Welcome - Michel Jouvin (Universite de Paris-Sud 11 (FR)

Slides: http://indico.cern.ch/getFile.py/access?contribId=0&resId=0&materialId=slides&confId=197796
GDB summaries, not official minutes, at: https://twiki.cern.ch/twiki/bin/view/LCG/WLCGGDBDocs
Looking for more volunteers to create summaries (Michel will format and take responsibility for any mistakes etc)
Vidyo unreliable at pre-GDB yesterday
Moved April GDB due to EGI Community Forum clash: may move a week earlier or cancel.
March GDB is in KIT rather than CERN. Essential that you register with KIT to get site access.
February topics: “Post-EMI discussion” follow-up, Federated storage WG final report; Future data access protocols (WG); Storage accounting update; Glexec next milestones
February pre-GDB on AAI in Storage
February/March storage WG face to face? Wahid polling the group.
Actions in Progress: https://twiki.cern.ch/twiki/bin/view/LCG/GDBActionInProgress
- MW client in CVMFS done (Matt) - request for testing - http://www.sysadmin.hep.ac.uk/wiki/EMI2Tarball
Suggestion from Ian to merge pre-GDB and GDB to allow more in depth discussion.
- Risk is less attendance if a 2 day meeting.
- Need to co-ordinate agenda(s) better.

Update on experiment support after EGI-Inspire SA3 - Ian Bird (CERN)

Follow-up of the discussion at October GDB
Slides: http://indico.cern.ch/getFile.py/access?contribId=2&resId=1&materialId=slides&confId=197796
EMI finishes April 2013; EGI-Inspire to April 2014
EU Horizon 2020 (FP8) requires relevance to industry and society (so need more than benefits to sciences)
Large (33%,45%) reductions in CERN ES and GT groups
IT must focus resources on cross-experiment solutions
IT must continue with DM tools, information system, and simplify build, packaging
POOL now only used by ATLAS and will supported by them
"Previous level of dedicated expert support to experiments unsustainable.
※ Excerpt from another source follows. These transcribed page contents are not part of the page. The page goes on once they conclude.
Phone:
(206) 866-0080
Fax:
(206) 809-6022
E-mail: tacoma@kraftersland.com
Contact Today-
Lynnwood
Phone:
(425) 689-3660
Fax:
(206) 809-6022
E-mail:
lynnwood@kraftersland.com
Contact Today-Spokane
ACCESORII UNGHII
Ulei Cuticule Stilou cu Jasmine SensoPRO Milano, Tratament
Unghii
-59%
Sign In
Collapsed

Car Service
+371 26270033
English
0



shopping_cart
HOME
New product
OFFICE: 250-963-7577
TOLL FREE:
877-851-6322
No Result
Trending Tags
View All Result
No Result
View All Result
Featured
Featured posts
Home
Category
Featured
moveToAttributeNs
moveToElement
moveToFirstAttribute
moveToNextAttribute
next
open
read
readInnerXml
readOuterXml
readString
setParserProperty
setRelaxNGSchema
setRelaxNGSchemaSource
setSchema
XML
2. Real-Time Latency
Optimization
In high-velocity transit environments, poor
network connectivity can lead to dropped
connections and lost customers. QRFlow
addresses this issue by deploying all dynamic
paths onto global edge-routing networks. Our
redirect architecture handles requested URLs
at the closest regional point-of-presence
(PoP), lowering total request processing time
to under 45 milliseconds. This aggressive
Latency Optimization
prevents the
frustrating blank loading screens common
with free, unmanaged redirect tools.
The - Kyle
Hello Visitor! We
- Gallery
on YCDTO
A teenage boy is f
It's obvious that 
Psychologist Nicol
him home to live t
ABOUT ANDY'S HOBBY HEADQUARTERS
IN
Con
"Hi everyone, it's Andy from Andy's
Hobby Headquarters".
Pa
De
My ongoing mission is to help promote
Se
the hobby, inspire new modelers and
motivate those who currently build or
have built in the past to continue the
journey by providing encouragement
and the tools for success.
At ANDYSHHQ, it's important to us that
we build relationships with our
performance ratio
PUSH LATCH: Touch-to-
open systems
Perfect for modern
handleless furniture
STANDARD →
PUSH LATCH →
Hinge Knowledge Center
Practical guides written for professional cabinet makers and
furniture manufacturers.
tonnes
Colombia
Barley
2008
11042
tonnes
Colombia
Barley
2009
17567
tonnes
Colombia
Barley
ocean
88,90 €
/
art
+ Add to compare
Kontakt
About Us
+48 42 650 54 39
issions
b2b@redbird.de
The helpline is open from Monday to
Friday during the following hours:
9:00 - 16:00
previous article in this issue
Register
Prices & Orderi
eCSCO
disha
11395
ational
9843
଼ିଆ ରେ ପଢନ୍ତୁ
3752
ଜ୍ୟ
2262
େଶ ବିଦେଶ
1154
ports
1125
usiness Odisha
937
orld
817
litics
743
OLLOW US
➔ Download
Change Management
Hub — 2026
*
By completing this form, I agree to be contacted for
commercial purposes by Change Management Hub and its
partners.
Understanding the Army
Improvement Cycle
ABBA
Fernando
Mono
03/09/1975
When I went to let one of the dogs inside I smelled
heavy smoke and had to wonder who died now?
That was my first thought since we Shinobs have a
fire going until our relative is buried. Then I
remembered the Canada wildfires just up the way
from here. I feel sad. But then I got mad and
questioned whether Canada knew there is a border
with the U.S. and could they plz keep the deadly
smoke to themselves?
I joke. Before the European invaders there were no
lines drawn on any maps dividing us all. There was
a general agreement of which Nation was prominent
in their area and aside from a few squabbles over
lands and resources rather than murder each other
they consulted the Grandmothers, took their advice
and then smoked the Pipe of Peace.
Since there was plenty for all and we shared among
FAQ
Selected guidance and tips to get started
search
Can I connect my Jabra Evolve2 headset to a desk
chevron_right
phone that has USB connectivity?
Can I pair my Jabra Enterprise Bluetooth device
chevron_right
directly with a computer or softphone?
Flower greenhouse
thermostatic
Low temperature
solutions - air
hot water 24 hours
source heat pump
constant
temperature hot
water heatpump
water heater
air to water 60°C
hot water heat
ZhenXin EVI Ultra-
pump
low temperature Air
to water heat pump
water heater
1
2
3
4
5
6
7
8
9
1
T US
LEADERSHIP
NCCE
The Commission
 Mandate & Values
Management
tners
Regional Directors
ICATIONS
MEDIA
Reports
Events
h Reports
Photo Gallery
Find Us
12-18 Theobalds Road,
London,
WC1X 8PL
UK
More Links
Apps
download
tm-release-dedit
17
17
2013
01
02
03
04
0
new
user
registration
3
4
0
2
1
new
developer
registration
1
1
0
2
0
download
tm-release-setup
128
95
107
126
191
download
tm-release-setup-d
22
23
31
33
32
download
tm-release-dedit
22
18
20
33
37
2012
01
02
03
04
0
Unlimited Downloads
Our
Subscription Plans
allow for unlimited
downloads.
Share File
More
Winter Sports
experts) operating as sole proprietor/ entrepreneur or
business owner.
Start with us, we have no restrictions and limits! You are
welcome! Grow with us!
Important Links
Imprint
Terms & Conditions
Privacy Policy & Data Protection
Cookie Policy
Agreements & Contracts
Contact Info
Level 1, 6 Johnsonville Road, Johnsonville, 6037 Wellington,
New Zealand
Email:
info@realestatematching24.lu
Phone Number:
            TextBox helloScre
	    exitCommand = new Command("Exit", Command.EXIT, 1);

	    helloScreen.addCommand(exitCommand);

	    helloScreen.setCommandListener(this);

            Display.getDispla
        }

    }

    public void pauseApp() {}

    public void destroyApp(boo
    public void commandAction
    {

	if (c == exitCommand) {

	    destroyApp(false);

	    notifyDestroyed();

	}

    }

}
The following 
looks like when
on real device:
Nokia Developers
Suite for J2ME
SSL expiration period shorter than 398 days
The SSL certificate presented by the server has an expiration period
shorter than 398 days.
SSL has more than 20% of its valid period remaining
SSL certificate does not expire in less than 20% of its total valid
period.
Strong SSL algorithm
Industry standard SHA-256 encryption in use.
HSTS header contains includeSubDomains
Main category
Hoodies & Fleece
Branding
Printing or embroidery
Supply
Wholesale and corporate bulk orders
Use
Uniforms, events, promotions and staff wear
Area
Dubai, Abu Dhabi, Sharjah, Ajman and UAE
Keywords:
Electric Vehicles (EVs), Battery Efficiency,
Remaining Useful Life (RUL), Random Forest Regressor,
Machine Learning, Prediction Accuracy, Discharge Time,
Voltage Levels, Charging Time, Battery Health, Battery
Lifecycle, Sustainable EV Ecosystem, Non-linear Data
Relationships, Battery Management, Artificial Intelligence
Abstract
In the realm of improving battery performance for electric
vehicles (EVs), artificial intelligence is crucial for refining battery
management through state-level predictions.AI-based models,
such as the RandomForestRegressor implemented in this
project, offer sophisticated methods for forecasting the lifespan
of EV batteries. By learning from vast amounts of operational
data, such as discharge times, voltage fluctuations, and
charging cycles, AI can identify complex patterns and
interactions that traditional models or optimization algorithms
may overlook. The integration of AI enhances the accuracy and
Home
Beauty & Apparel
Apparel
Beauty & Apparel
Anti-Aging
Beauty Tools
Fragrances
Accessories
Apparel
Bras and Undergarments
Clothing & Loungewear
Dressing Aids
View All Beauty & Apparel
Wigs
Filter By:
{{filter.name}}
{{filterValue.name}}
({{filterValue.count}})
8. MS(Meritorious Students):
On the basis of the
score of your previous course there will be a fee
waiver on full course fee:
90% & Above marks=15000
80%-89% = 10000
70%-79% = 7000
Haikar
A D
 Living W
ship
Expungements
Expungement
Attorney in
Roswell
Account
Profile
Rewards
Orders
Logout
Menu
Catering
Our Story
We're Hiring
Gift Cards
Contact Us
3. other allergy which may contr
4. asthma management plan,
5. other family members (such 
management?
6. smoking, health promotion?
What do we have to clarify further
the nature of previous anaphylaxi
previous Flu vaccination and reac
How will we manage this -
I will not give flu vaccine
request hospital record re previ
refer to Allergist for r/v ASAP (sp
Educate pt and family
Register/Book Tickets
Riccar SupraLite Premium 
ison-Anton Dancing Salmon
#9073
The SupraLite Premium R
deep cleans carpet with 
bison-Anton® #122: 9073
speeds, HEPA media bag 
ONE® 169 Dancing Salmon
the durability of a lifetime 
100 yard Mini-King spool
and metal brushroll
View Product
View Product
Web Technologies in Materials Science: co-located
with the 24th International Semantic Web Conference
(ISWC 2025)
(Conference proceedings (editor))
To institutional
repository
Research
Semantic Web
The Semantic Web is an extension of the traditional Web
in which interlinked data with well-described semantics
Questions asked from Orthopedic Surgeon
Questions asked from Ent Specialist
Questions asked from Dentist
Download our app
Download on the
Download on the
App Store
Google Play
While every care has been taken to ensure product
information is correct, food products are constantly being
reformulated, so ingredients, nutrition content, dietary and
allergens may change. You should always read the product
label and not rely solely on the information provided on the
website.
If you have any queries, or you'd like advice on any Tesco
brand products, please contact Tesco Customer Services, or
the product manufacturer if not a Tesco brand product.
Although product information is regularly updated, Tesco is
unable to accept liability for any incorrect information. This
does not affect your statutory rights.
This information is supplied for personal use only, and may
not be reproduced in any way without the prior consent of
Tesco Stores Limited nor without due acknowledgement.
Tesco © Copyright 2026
Understood by ATLAS/CMS; issue for LHCb and ALICE"

Q&A:

Future projects (ie funding):
- only from 2014 and must be broader than just HEP and probably require industrial partners
- anything that looks like grid middleware development will not be feasible
- need committment from PH etc not just IT this time
IT currently about 40 FTE for this area; going down to 24.

Future Computing Strategy for WLCG - Ian Bird (CERN)

Slides: http://indico.cern.ch/getFile.py/access?contribId=3&resId=1&materialId=slides&confId=197796
Slides are from September 2012
Data Management
- Using more standard tools makes collaboration with other sciences easier
- Long term data perservation something that other areas have more experience of
Must plan on next generation of e-Infrastructures (5-10 yrs): clouds? terabit networks?
HEP software must support concurrency due to hardware more to large numbers of cores
Workshop this year on long term strategy for all this
Will create a single document for LHCC that explains computing models, how they will evolve for running between LS1 and LS2, based on experiment computing plans (TDRs?)
- Draft for C-RRB in October 2013

Q&A:

Merge/co-ordinate with architects forum?
Need for communication to sites about experiments' intentions about hardware architectures
Do funding agencies really understand that LHC data builds up so storage requirements continually increase?
Need more resources in 2014 so ready for increased rates from machine from mid-2015
Difficulty of working with other big data areas: need to change existing frameworks (on either side); and overheads if involving other fields on a token basis

Survey about configuration management tools and plans regarding central banning - Peter Solagna (EGI.eu), Peter Solagna (INFN)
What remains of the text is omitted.